1.7 RSV-specific IgA in the nasal and BAL fluid of PLGA-RAg+WCL nanoparticle vaccine cotton rats

ELISAs were performed according to kit manufacturer’s instructions. Indirect ELISAs were used to quantify IgA in the nasal and BAL fluid. Indirect ELISAs were also used to determine the immunogenicity of the RSV F proteins prior to encapsulation and following release from the PLGA nanoparticles.
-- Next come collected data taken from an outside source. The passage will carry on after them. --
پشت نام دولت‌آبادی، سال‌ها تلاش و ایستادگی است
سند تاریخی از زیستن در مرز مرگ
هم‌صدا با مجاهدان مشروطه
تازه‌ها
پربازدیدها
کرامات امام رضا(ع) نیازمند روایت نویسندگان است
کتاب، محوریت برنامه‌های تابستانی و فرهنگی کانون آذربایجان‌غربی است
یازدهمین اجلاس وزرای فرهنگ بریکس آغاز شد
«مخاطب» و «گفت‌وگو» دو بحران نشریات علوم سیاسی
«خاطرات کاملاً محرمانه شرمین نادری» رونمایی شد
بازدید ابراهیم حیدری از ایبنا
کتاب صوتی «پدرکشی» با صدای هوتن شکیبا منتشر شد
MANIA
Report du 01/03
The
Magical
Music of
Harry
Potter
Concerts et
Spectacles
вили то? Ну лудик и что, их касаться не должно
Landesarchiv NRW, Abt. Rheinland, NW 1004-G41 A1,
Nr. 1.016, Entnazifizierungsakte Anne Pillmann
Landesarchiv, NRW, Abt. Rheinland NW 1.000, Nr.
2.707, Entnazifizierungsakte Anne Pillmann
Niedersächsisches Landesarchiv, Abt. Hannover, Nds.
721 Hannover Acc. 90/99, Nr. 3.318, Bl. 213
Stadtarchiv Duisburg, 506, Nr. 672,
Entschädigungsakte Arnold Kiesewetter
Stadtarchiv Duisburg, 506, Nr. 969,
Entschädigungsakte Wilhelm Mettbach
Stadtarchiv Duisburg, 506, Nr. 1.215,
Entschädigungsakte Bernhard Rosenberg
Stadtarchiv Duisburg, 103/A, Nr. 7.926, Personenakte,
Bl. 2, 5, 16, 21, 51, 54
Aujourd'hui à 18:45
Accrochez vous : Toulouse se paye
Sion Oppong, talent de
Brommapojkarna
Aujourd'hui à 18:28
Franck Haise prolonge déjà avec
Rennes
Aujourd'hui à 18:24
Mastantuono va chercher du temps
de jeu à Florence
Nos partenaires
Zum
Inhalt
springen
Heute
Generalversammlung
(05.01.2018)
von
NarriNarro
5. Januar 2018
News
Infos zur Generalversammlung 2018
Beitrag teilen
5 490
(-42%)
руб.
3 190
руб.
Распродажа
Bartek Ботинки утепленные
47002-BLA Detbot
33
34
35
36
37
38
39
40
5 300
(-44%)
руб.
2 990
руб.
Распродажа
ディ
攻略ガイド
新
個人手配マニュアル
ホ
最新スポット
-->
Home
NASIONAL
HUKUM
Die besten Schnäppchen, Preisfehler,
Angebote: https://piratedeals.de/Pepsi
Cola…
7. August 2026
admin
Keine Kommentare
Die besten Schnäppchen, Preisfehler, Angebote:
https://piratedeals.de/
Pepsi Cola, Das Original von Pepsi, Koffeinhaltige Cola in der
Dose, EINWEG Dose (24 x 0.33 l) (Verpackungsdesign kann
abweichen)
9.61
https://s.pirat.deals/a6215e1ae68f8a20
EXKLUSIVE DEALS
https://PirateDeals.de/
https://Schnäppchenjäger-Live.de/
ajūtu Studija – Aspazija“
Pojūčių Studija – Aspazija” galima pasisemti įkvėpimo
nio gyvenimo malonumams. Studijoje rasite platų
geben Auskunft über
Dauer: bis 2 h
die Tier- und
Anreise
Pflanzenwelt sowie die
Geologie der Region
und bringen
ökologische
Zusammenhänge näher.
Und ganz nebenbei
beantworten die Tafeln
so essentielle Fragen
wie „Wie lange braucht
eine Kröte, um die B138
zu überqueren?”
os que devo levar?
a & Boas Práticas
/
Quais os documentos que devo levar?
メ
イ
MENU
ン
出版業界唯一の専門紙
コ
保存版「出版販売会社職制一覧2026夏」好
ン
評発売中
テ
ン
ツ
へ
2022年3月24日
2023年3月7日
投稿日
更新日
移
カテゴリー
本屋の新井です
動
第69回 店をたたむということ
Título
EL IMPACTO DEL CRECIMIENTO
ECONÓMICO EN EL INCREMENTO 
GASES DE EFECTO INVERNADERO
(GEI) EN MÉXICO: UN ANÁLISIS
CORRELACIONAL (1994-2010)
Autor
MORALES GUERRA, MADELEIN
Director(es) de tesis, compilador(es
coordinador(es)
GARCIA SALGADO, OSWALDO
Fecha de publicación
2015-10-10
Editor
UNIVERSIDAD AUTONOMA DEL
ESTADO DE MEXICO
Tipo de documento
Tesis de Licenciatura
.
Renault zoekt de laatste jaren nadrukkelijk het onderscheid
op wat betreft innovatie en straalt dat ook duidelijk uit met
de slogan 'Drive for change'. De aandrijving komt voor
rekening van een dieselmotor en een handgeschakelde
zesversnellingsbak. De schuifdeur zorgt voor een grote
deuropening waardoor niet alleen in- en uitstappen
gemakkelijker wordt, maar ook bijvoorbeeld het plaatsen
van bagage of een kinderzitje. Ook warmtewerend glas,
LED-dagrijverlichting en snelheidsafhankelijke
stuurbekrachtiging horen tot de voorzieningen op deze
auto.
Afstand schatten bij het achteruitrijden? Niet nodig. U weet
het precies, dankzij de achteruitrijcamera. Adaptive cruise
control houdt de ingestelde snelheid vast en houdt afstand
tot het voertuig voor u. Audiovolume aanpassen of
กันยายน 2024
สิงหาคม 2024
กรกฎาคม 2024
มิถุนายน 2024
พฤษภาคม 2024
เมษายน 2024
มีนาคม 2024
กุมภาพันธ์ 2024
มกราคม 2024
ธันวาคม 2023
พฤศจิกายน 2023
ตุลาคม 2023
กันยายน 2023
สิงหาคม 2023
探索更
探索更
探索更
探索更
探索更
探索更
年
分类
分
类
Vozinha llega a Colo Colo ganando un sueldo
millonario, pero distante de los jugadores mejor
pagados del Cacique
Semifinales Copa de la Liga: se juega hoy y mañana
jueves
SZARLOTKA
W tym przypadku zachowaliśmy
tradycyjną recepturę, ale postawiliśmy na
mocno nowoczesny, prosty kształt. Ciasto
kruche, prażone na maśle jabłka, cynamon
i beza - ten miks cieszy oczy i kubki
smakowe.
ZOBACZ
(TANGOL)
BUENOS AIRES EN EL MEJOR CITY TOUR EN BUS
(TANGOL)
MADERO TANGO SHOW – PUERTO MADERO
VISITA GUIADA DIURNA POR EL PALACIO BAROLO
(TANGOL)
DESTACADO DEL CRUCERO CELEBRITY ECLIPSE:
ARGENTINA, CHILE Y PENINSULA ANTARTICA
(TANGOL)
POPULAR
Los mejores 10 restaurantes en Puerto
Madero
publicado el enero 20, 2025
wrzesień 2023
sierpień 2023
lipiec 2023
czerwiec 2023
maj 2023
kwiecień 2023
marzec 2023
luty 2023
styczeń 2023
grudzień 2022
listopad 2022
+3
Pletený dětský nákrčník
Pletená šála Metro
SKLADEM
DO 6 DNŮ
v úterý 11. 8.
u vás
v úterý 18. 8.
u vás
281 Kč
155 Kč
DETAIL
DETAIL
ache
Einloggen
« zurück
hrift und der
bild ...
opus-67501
For the IgA quantification, ELISA plates were coated overnight at 4 ℃ with 3 μg/mL F protein, or with 100 μl/well of RSV stock (～10⁵ TCID50) . For the immunogenicity studies, the ELISA plates were coated overnight at 4 ℃ with 5μg/mL total of the F protein (2.5 μg/mL of each) , with ～5 μg/mL of the RSV F proteins that had been encapsulated and released from the PLGA nanoparticles, or with 100 μl/well of RSV stock (～10⁵ TCID50) . Negative control wells were coated with 100 μl/well cell culture media prepared from uninfected HEp-2 cells. Nasal fluid samples were diluted 1: 2 and treated with 10mM dithiothreitol (DTT) for 1 hour at 37 ℃ prior to performing the ELISAs. BAL samples were diluted 1: 2 but were not treated with DTT. Serum samples were diluted 1: 1000. All samples were plated in duplicates, incubated for 2 hours at room temperature and then washed. Sheep anti-rat IgA-HRP (Bethyl Laboratories) was used at 0.5 μg/mL. Sheep anti-rat IgG-HRP (Bethyl Laboratories) was used at 0.5 μg/mL for the immunogenicity experiments. Plates were developed using Pierce 1-Step Ultra TMP Substrate (Termo Scientifc Pierce) . The reaction was stopped with the addition of 0.2M H₂SO₄ and plates were read at an optical density of 450nm and 540nm using an automated plate reader.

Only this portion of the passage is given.